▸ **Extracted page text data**
○ ○ ○ ○

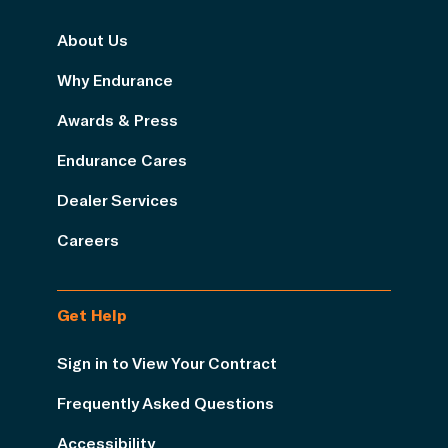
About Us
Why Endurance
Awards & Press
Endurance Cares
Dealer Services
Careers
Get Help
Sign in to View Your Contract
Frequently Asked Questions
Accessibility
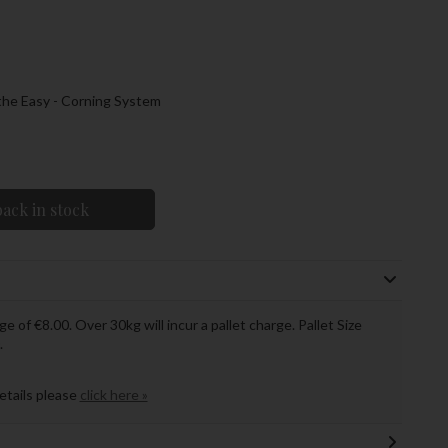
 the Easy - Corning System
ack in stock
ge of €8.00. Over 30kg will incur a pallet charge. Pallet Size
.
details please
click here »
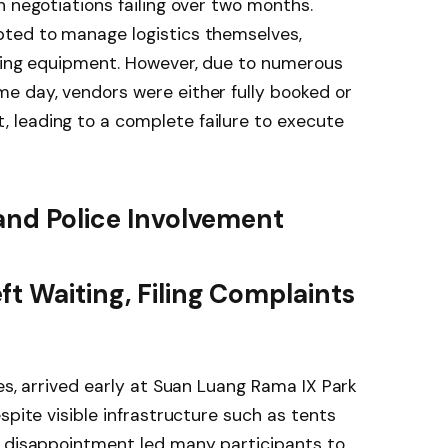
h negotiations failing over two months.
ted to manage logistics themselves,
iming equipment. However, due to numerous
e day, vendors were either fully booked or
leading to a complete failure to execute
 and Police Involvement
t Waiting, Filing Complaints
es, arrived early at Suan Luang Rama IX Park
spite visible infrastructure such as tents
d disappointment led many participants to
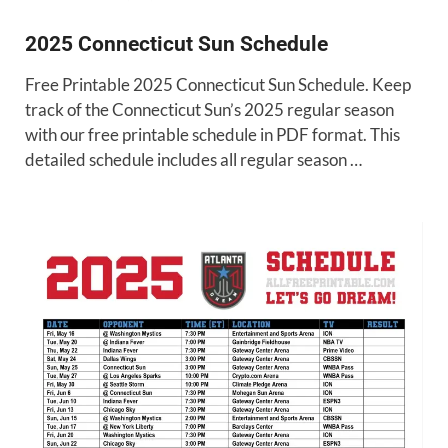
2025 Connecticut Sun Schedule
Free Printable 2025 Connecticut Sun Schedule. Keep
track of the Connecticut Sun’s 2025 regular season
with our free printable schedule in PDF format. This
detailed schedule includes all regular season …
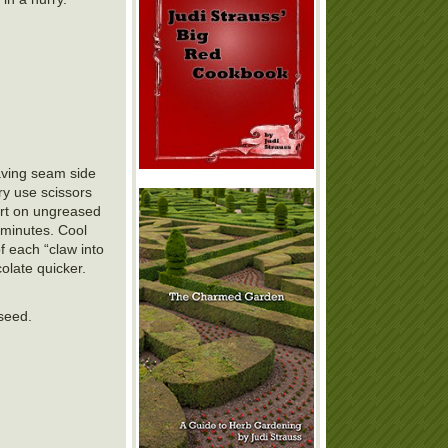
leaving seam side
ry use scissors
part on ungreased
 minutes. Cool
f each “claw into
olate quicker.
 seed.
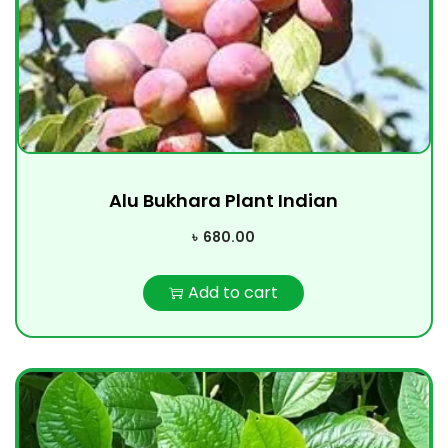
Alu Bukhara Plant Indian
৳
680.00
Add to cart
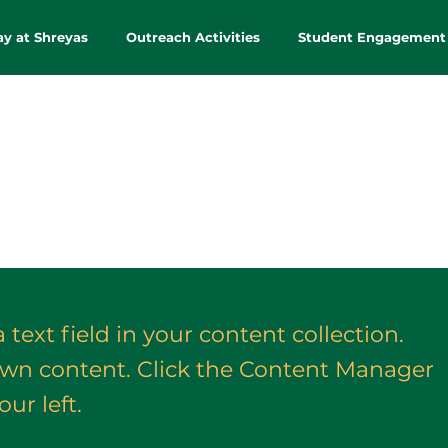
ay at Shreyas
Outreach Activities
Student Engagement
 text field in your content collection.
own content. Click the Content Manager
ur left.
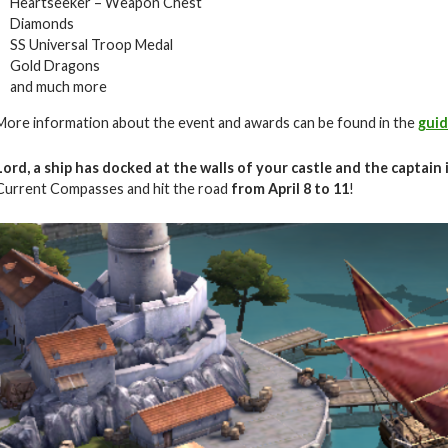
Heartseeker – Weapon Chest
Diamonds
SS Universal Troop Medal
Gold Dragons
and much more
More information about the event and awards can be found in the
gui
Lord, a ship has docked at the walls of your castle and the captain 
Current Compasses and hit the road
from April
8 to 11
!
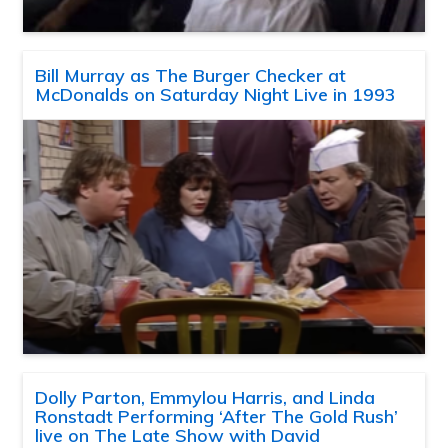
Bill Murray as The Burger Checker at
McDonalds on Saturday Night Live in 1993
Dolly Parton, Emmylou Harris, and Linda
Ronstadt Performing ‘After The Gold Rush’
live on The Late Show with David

○ ○ ○ ○

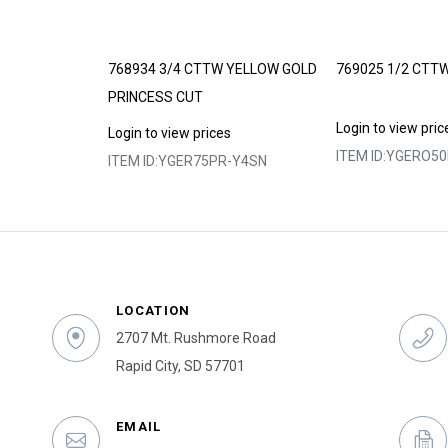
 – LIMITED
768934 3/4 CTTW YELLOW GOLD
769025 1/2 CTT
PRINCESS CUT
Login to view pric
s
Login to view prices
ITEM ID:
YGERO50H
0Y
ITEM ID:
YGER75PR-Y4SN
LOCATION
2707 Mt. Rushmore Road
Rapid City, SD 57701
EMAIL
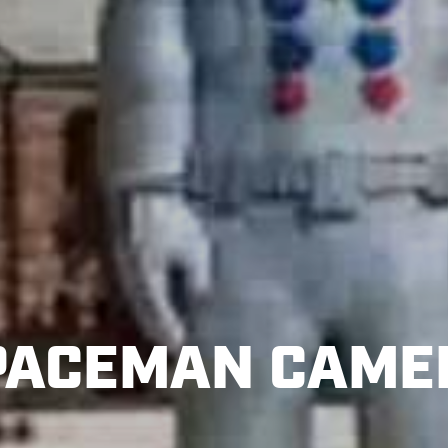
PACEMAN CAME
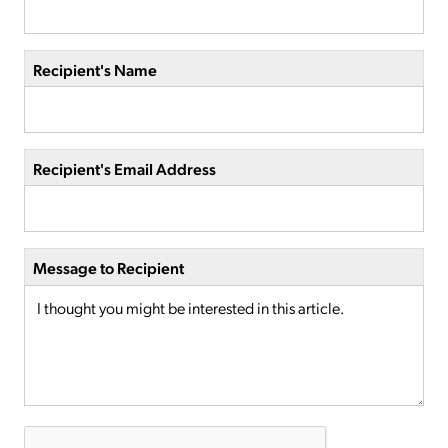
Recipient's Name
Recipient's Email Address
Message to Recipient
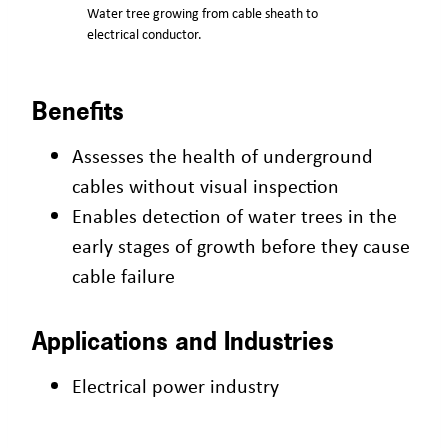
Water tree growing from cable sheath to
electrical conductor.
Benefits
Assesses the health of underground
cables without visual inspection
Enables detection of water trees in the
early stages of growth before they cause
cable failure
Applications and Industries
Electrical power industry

○ ○ ○ ○

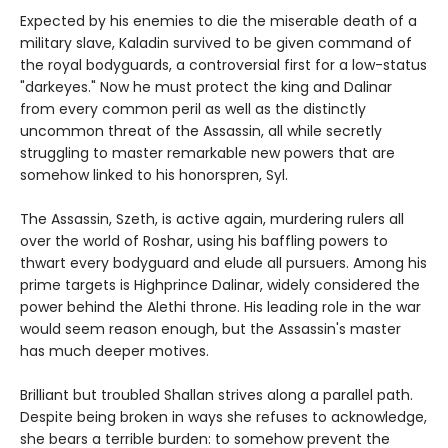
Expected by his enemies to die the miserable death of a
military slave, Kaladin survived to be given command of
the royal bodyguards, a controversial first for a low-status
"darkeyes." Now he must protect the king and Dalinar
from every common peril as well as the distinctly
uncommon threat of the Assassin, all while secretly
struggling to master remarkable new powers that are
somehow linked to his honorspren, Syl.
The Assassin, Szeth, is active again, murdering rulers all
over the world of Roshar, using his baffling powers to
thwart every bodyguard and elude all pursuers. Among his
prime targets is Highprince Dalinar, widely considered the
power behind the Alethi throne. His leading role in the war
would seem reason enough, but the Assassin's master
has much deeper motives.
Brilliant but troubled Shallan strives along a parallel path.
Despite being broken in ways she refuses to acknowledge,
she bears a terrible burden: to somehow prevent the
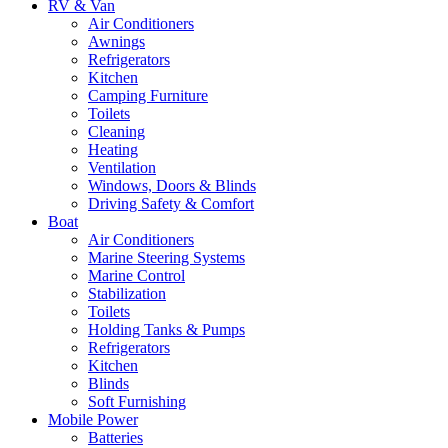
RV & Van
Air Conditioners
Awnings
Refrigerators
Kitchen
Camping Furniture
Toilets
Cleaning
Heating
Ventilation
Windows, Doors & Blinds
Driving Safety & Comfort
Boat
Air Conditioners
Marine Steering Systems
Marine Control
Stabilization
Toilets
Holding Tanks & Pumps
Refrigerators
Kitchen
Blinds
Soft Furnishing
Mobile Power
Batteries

○ ○ ○ ○

▸ **Work required**
I need the number of lines in the entries that include "Assassin"; please give that number and nothing else.

▸ **Solution to this exercise**
3